Крайне скептически относился Бунин и к творчеству тех писателей, что в той или иной степени приняли революцию. В «Окаянных днях» он с излишней категоричностью утверждал: «Русская литература развращена за последние десятилетия необыкновенно. Улица, толпа начала играть очень большую роль. Всё - то и литература особенно - выходит на улицу, связывается с нею и подпадает под ее влияние. И улица развращает, нервирует уже хотя бы по одному тому, что она страшно неумеренна в своих хвалах, если ей угождают. В русской литературе теперь только «гении». Изумительный урожай! Гений Брюсов, гений Горький, гений Игорь Северянин, Блок, Белый. Как тут быть спокойным, когда так легко и быстро можно выскочить в гении? И всякий норовит плечом пробиться вперед, ошеломить, обратить на себя внимание». Писатель был убежден, что увлечение общественно-политической жизнью пагубно сказывается на эстетической стороне творчества. Революция, провозгласившая примат политических целей над общекультурными, по его мнению, способствовала дальнейшему разрушению Русской литературы. Начало же этого процесса Бунин связывал с декадентскими и модернистскими течениями конца XIX - начала XX века и считал далеко не случайным, что писатели соответствующего направления оказались в революционном лагере.

Писатель отнюдь не идеализировал прежнюю жизнь, пороки которой он запечатлел и в «Деревне», и в «Суходоле». Там же показал он прогрессирующее вырождение дворянства как класса. Однако по сравнению с ужасами революции и гражданской войны дореволюционная Россия стала представляться Бунину едва ли не образцом стабильности и порядка. Себя же он чувствовал почти что библейским пророком, возвестившим еще в «Деревне» грядущие бедствия и дожившим до исполнения страшных пророчеств. И еще - очевидцем и небеспристрастным летописцем очередного, бессмысленного и беспощадного русского бунта, если говорить словами Пушкина.

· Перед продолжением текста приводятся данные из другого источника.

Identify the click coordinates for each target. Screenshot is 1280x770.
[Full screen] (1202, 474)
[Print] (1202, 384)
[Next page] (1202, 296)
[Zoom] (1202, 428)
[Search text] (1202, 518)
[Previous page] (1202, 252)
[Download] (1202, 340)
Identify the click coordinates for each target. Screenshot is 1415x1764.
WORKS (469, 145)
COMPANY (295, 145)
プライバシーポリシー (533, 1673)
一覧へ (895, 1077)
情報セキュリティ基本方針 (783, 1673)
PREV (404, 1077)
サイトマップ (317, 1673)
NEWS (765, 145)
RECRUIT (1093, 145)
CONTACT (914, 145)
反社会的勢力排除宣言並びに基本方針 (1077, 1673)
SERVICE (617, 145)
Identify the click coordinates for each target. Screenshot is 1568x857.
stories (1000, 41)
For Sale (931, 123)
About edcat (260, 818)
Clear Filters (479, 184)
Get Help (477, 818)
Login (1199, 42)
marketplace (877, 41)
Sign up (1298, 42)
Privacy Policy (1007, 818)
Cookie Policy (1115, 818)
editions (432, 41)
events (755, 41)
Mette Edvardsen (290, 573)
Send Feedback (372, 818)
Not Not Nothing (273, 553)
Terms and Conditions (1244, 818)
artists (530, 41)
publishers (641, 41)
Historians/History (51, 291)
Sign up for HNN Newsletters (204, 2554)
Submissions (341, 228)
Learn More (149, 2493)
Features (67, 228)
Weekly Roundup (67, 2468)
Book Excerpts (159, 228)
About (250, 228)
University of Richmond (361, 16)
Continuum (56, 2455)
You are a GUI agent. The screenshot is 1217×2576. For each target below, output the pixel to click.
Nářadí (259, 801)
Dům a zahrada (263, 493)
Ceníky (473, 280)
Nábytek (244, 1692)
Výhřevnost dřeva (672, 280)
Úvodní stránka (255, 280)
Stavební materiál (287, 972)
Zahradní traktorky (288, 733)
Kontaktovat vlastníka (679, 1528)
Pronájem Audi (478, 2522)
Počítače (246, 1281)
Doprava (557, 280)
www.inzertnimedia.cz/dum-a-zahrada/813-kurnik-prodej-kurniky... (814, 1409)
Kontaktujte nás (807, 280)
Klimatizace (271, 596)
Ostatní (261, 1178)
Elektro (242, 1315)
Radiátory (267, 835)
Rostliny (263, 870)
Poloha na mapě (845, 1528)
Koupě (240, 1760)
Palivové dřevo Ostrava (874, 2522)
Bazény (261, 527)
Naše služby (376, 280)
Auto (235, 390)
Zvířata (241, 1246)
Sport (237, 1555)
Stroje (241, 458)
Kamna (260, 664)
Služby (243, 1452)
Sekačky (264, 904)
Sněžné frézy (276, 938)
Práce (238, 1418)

Он приводив рассказы беженцев из Симферополя, будто там «неописуемый ужас» и солдаты и рабочие «ходят прямо по колено в крови», а «какого-то старика-полковника живьем зажарили в паровозной топке». Бунин осуждал жестокость революции и сетовал: «Как потрясающе быстро все сдались, пали духом!» Однако он видел игру, балаган, напыщенную ложь не только у революционеров, но и у их противников. Писатель понимал, что последствия переворота уже необратимы, но смириться и принять их ни в коем случае не желал. Бунин приводит в «Окаянных днях» характерный диалог старика из «бывших» с рабочим: «У вас, конечно, ничего теперь не осталось, ни Бога, ни совести», - говорит старик. «Да, не осталось». - «Вы вон пятого мирных людей расстреливали». - «Ишь ты! А как вы триста лет расстреливали?» Ужасы революции народом воспринимались как справедливое возмездие за трехсотлетнее угнетение в царствование дома Романовых. Бунин это видел. И еще видел писатель, что большевики «ради погибели «проклятого прошлого» готовы на погибель хоть половины русского народа». Оттого таким мраком веет со страниц бунинского дневника.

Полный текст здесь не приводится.